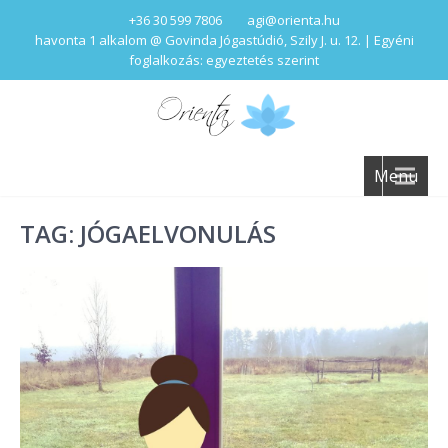
+36 30 599 7806
agi@orienta.hu
havonta 1 alkalom @ Govinda Jógastúdió, Szily J. u. 12. | Egyéni
foglalkozás: egyeztetés szerint
Menu
TAG: JÓGAELVONULÁS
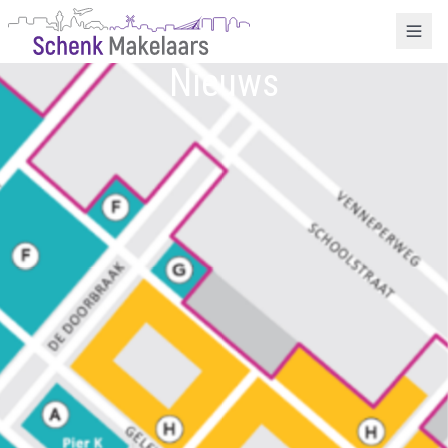
Nieuws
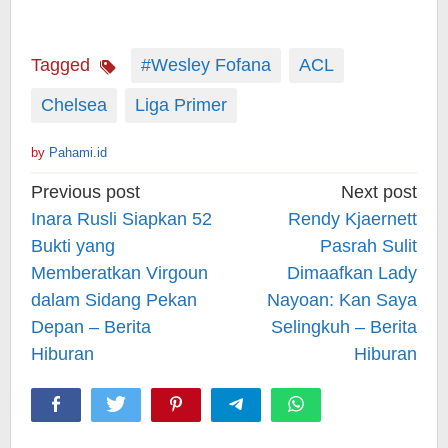
Tagged
#Wesley Fofana
ACL
Chelsea
Liga Primer
by
Pahami.id
Post
Previous post
Next post
navigation
Inara Rusli Siapkan 52
Rendy Kjaernett
Bukti yang
Pasrah Sulit
Memberatkan Virgoun
Dimaafkan Lady
dalam Sidang Pekan
Nayoan: Kan Saya
Depan – Berita
Selingkuh – Berita
Hiburan
Hiburan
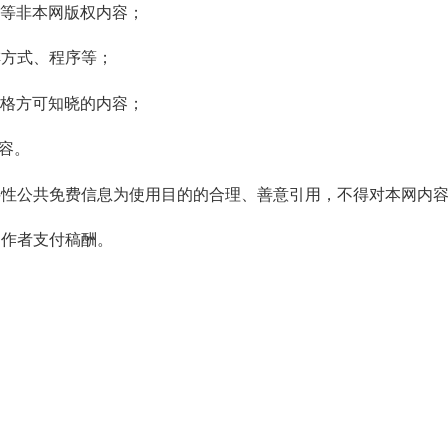
等非本网版权内容；
方式、程序等；
格方可知晓的内容；
容。
性公共免费信息为使用目的的合理、善意引用，不得对本网内容
作者支付稿酬。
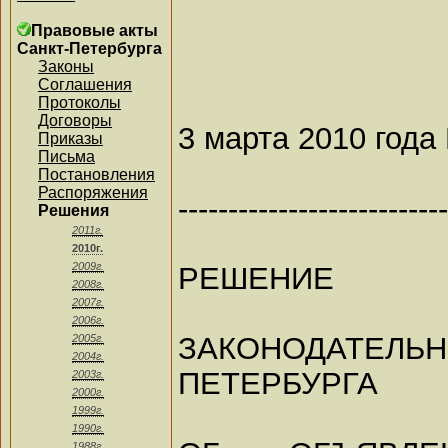
Правовые акты
Санкт-Петербурга
Законы
Соглашения
Протоколы
Договоры
3 марта 2010 года
Приказы
Письма
Постановления
Распоряжения
---------------------------
Решения
2011г.
2010г.
2009г.
РЕШЕНИЕ
2008г.
2007г.
2006г.
ЗАКОНОДАТЕЛЬ
2005г.
2004г.
ПЕТЕРБУРГА
2003г.
2000г.
1999г.
1990г.
1988г.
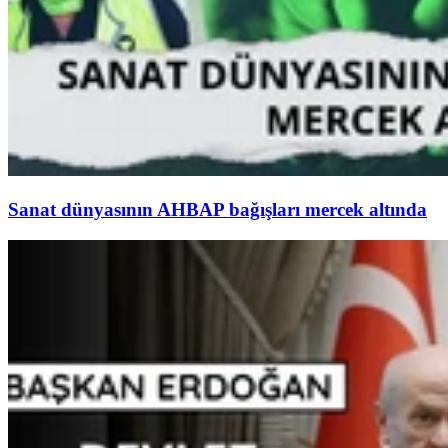
Sanat dünyasının AHBAP bağışları mercek altında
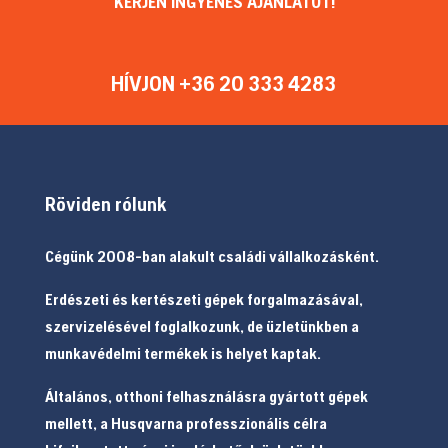
KÉRJEN INGYENES AJÁNLATOT!
HÍVJON +36 20 333 4283
Röviden rólunk
Cégünk 2008-ban alakult családi vállalkozásként.
Erdészeti és kertészeti gépek forgalmazásával,
szervizelésével foglalkozunk, de üzletünkben a
munkavédelmi termékek is helyet kaptak.
Általános, otthoni felhasználásra gyártott gépek
mellett, a Husqvarna professzionális célra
####
#### [TO DO]
Copy exactly, without pictures, the lines above from the one with "TAG: JÓGAELVONULÁS" down to the one with "Depan – Berita", inclusive.

#### [TASK RESPONSE]
TAG: JÓGAELVONULÁS
Nieuws
Tagged
#Wesley Fofana
ACL
Chelsea
Liga Primer
by
Pahami.id
Post
Previous post
Next post
navigation
Inara Rusli Siapkan 52
Rendy Kjaernett
Bukti yang
Pasrah Sulit
Memberatkan Virgoun
Dimaafkan Lady
dalam Sidang Pekan
Nayoan: Kan Saya
Depan – Berita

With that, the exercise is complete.